Most global markets fell in the range of 2-4 per cent on Monday, with India seeing the sharpest decline. Investors took money off risky assets amid a flare-up in tensions between the US and China. US President Donald Trump threatened new tariffs on Beijing as part of retaliatory measures. Investors feared fresh standoff could weigh on the already fragile world economy.
Market players said another reason for India’s underperformance was due to the disappointment with an extend lockdown. Analysts said many red zone districts were significant contributors to the country’s gross domestic product. Experts said the extension should have been backed by stimulus measures.

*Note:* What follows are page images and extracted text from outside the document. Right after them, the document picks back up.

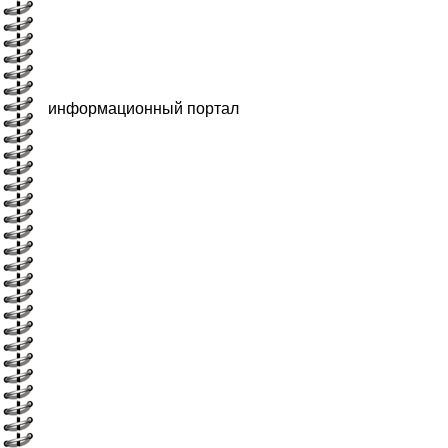
информационный портал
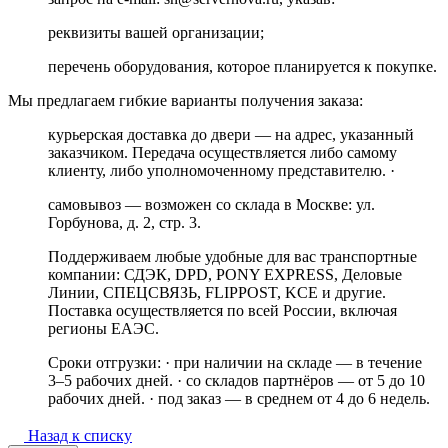
реквизиты вашей организации;
перечень оборудования, которое планируется к покупке.
Мы предлагаем гибкие варианты получения заказа:
курьерская доставка до двери — на адрес, указанный
заказчиком. Передача осуществляется либо самому
клиенту, либо уполномоченному представителю. ·
самовывоз — возможен со склада в Москве: ул.
Горбунова, д. 2, стр. 3.
Поддерживаем любые удобные для вас транспортные
компании: СДЭК, DPD, PONY EXPRESS, Деловые
Линии, СПЕЦСВЯЗЬ, FLIPPOST, KCE и другие.
Поставка осуществляется по всей России, включая
регионы ЕАЭС.
Сроки отгрузки: · при наличии на складе — в течение
3–5 рабочих дней. · со складов партнёров — от 5 до 10
рабочих дней. · под заказ — в среднем от 4 до 6 недель.
Назад к списку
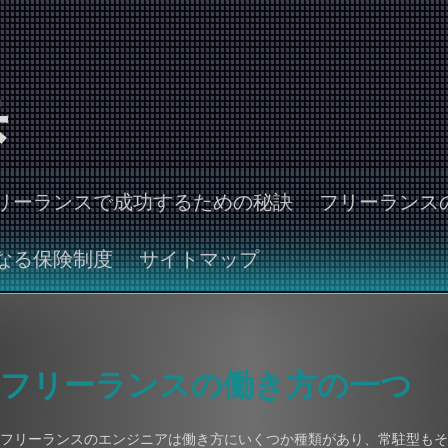
歩
リーランスで成功するための秘訣
フリーランス
なる保険制度
サイトマップ
フリーランスの働き方の一つ
フリーランスのエンジニアは働き方にいくつか種類があり、常駐型もそ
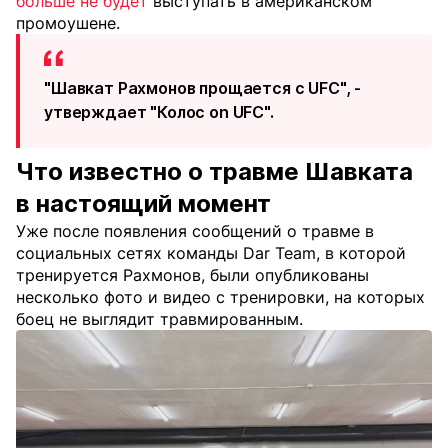
больше не будет
выступать в американском
промоушене.
"Шавкат Рахмонов прощается с UFC", -
утверждает "Колос on UFC".
Что известно о травме Шавката
в настоящий момент
Уже после появления сообщений о травме в
социальных сетях команды Dar Team, в которой
тренируется Рахмонов, были опубликованы
несколько фото и видео с тренировки, на которых
боец не выглядит травмированным.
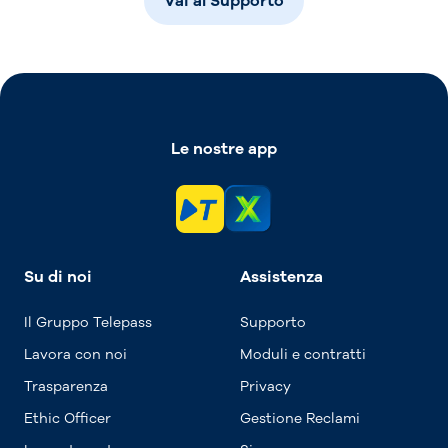
Vai al Supporto
Le nostre app
Su di noi
Assistenza
Il Gruppo Telepass
Supporto
Lavora con noi
Moduli e contratti
Trasparenza
Privacy
Ethic Officer
Gestione Reclami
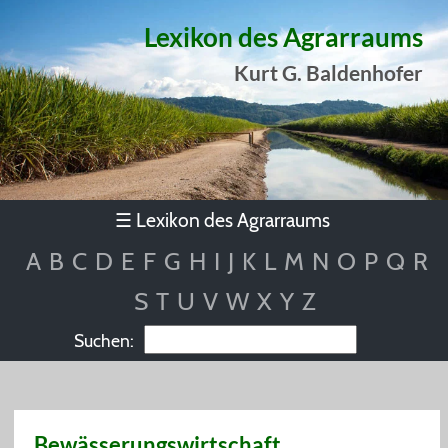
Lexikon des Agrarraums
Kurt G. Baldenhofer
Lexikon des Agrarraums
☰
A
B
C
D
E
F
G
H
I
J
K
L
M
N
O
P
Q
R
S
T
U
V
W
X
Y
Z
Suchen:
Bewässerungswirtschaft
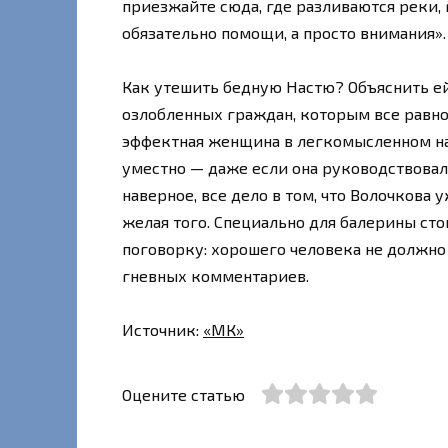
приезжайте сюда, где разливаются реки, 
обязательно помощи, а просто внимания».
Как утешить бедную Настю? Объяснить ей
озлобленных граждан, которым все равно, 
эффектная женщина в легкомысленном на
уместно — даже если она руководствовал
наверное, все дело в том, что Волочкова
желая того. Специально для балерины ст
поговорку: хорошего человека не должно 
гневных комментариев.
Источник:
«МК»
Оцените статью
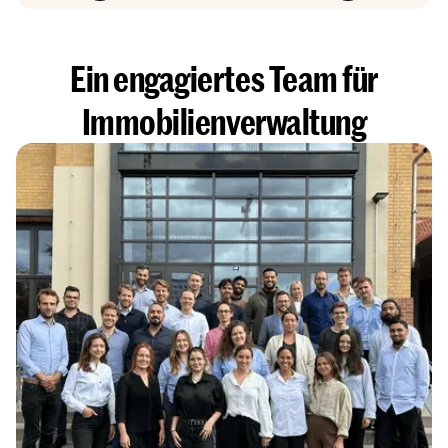
Ein engagiertes Team für
Immobilienverwaltung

“The fall was a result of a combination of the disappointment over lockdown extension and weak global cues. Many markets also fell on Friday when we were shut. Apart from some concessions from the Reserve Bank, we haven’t announced any big stimulus like other nations have,” said Andrew Holland, chief executive, Avendus Capital Alternate Strategies.
Poor economic data and weak quarterly results of some index majors such as Reliance and Hindustan Unilever also disappointed investors. Investors also fretted over plunge in tax collections. In March, GST collection plummeted to Rs 28,309 crore against Rs 1.13 trillion recorded in the same month last year. “The GST collections will take a huge hit in April and May.
States will not have money to do anything at all. It is going to be catastrophic for the economy,” said Shankar Sharma, founder, and vice-chairman, First Global.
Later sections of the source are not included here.